Building the Executive Office 3.0


Takeaways from Building the Executive Office 3.0 from the Chief of Staff Summit panel.

Note: please see the following summary of the core ideas from this conversation at the Summit. We did our best to clarify the ideas for you. Please refer to the video for specific details, ideas, and context.

Moderated by: Alexandra Aitchison VP of Business Development and Strategy at Tack Advisors

Speakers include:

- Taylor Allison Executive Coach at Tack Advisors

- Philip Braddock Chief of Staff to the CFO at Atlassian

- Stephen Levin Head of Business Operations at Zapier

- Alexis Teixeira Deputy Chief of Staff at Carta

How the office of the CEO has changed?

Stephen: The Office of the CEO at Zapier started with just me reporting as an individual to Wade three or four years ago now. As the company grew, this office had to evolve to fit the specific needs of the company over time. And we very specifically expect my role a hybrid Chief of Staff / Biz Ops thing [situation] will be split out eventually.

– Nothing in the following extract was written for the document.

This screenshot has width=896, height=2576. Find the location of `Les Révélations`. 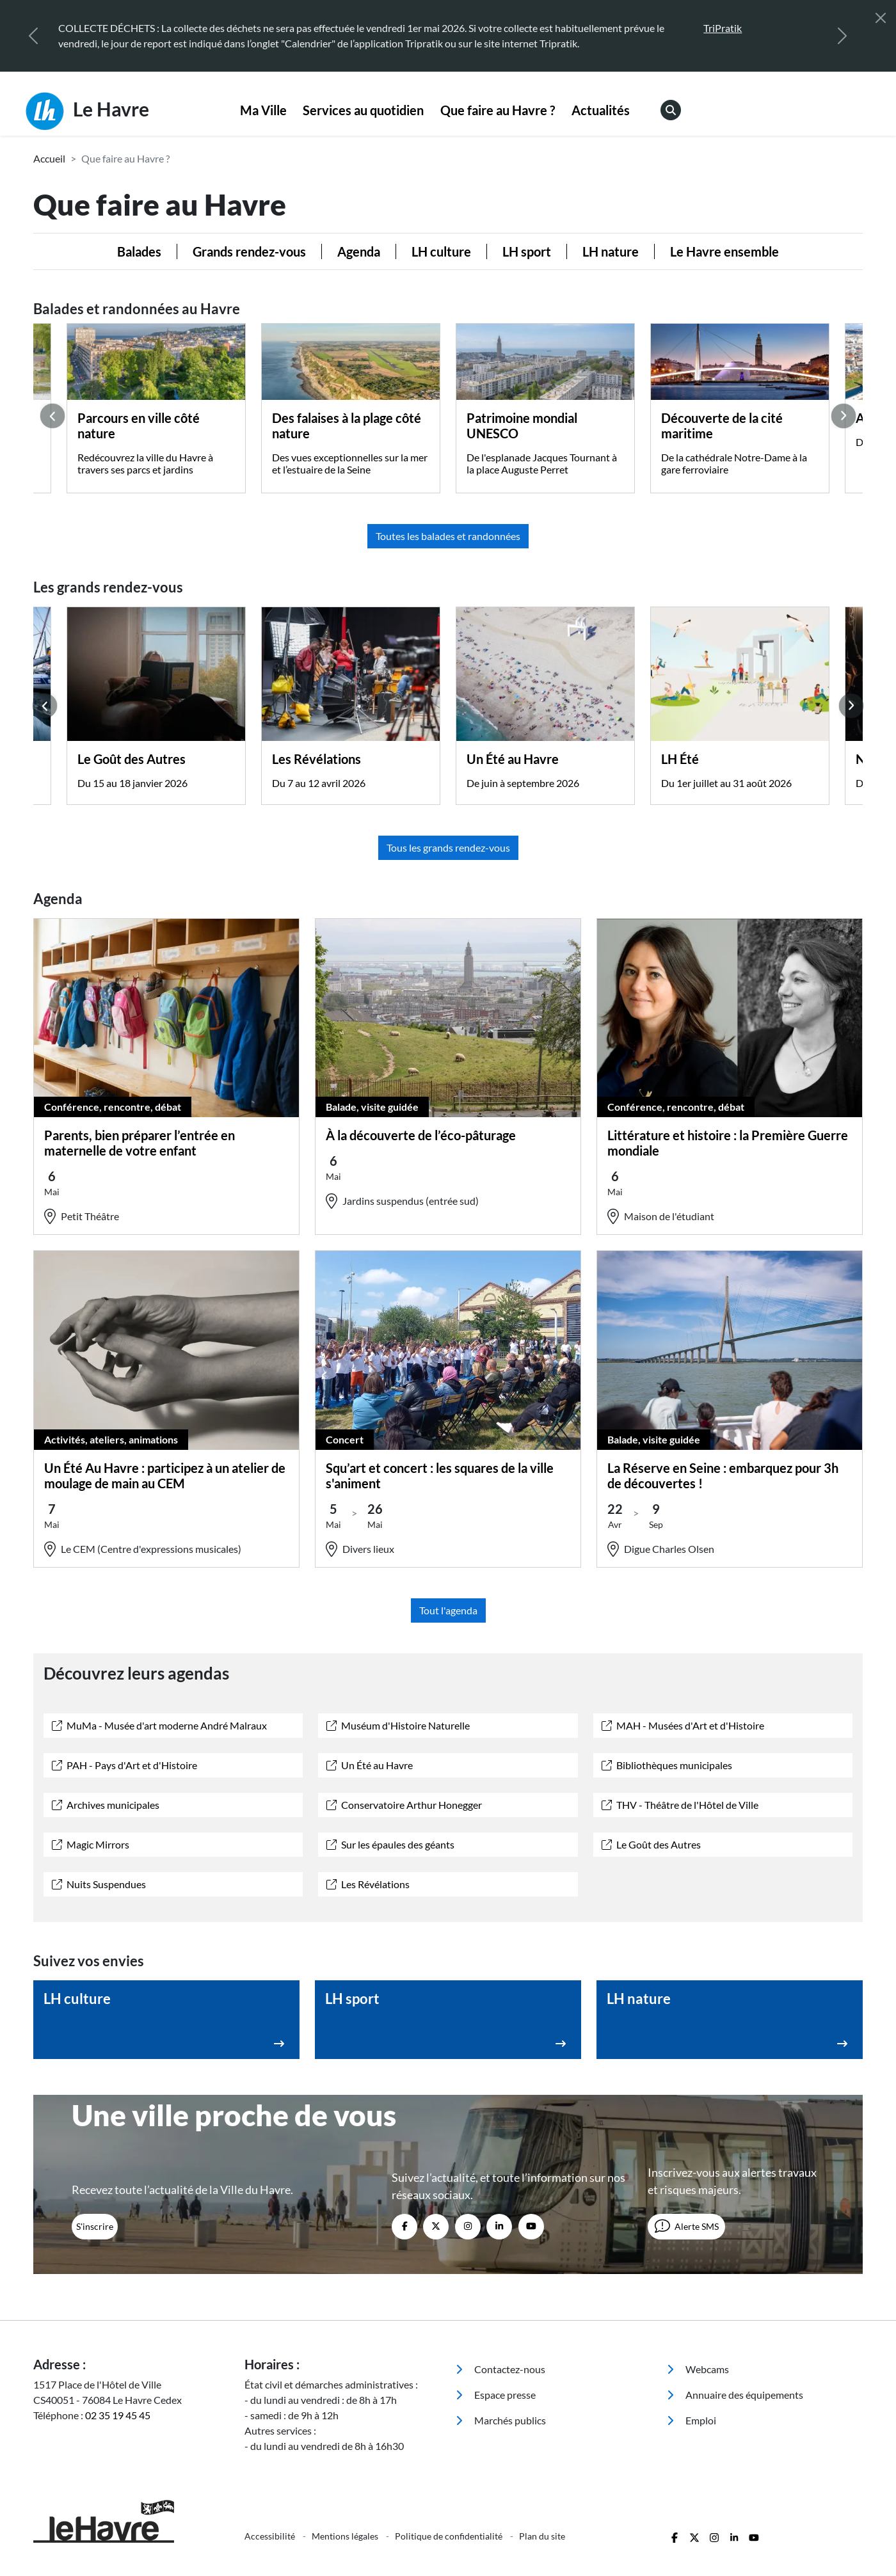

Alexis: When I joined, I was the first deputy Chief of Staff. Previously the origination of our Office of the CEO was structured, there was only one EA, then was a personal assistant was brought on, a Chief of Staff, and now a Deputy Chief of Staff. Even throughout the time that I've been there, it's been about a year and our company's grown from 700 to 1500+ employees, our office has needed to scale and evolve. I've seen our Chief of Staff become the Chief Marketing Officer. With all those different permutations, I have had to either fill gaps or ask other people to fill gaps. 


How a deputy of Chief of Staff role can evolve:

Alexis: Originally, we envisioned the Chief of Staff would run primary across all initiatives, and then the Deputy Chief of Staff would support it. It has evolved. Now, our Chief of Staff runs primary on some and I [Deputy Chief of Staff] run primary on others... Being constantly in-sync with the Chief of Staff has been key for our success. 

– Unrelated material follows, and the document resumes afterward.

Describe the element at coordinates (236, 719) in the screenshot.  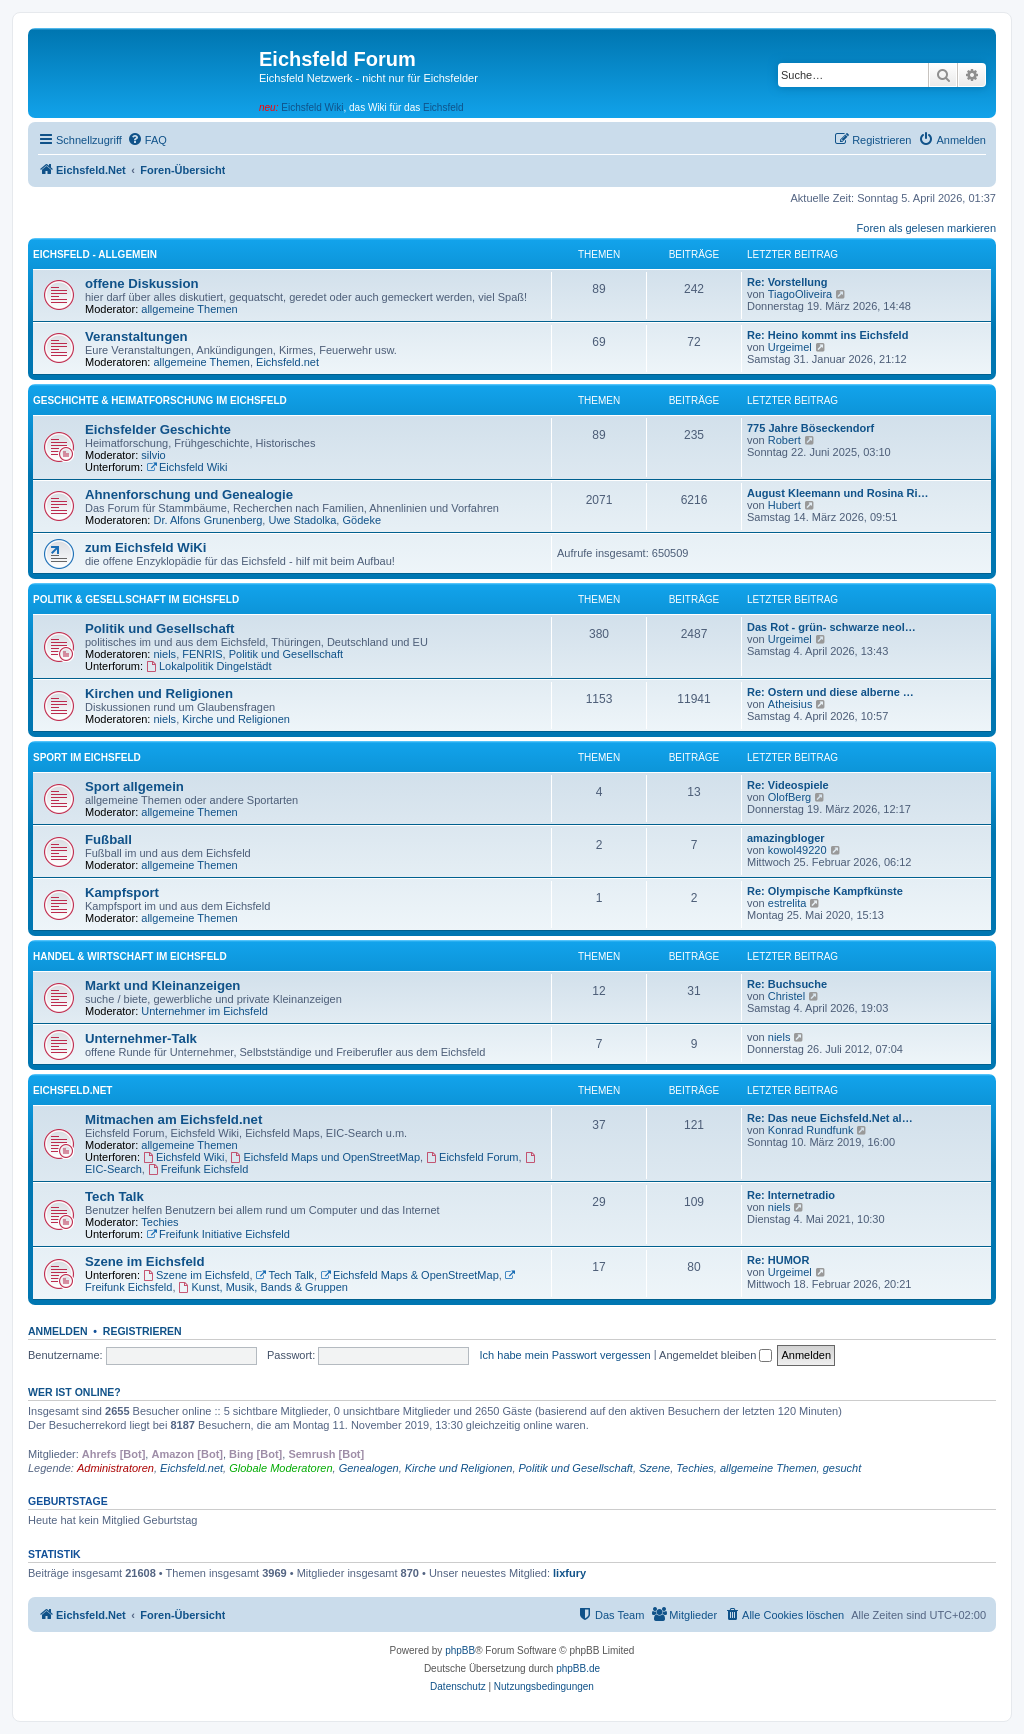
I see `Kirche und Religionen` at that location.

On ways to be more effective: 

Taylor: Have one main method of communication, and then another one for urgent or emergency messages. Another idea is: as people's responsibilities are shifting and changing, have a no blame policy when things go wrong. 


How to reduce burn-out:

Phil: for about the past three months, we've been running a company wide, every other week survey. These are super lightweight. We've even gotten to the point where we're asking people how are you doing by answering thumbs up, or thumbs down, etc. We're trying to really simplify the cognitive load for people. We’ve also decentralized some of the health and wellness initiatives. For example, in finance, we do once a quarter “a creative refresh day”, which is basically a free day off. You don't have to clock it against your PTO.

Alexis: we have a minimum PTO program. 

On managing your own career growth:

Stephen: focus on building trust and solving problems across executive teams and the Office of the CEO. Asked executives: “Hey, is there anything I can do for you in one day or less that will make your life easier? What is that one thing that just really annoys you, but no one ever has the bandwidth to take on?” Then, just go fix it. Aim to continuously take on the company's most challenging problems.

Phil: There are plenty of opportunities at growing companies, not just opportunities to become a Chief of Staff. Try to embrace of the ambiguity in your role.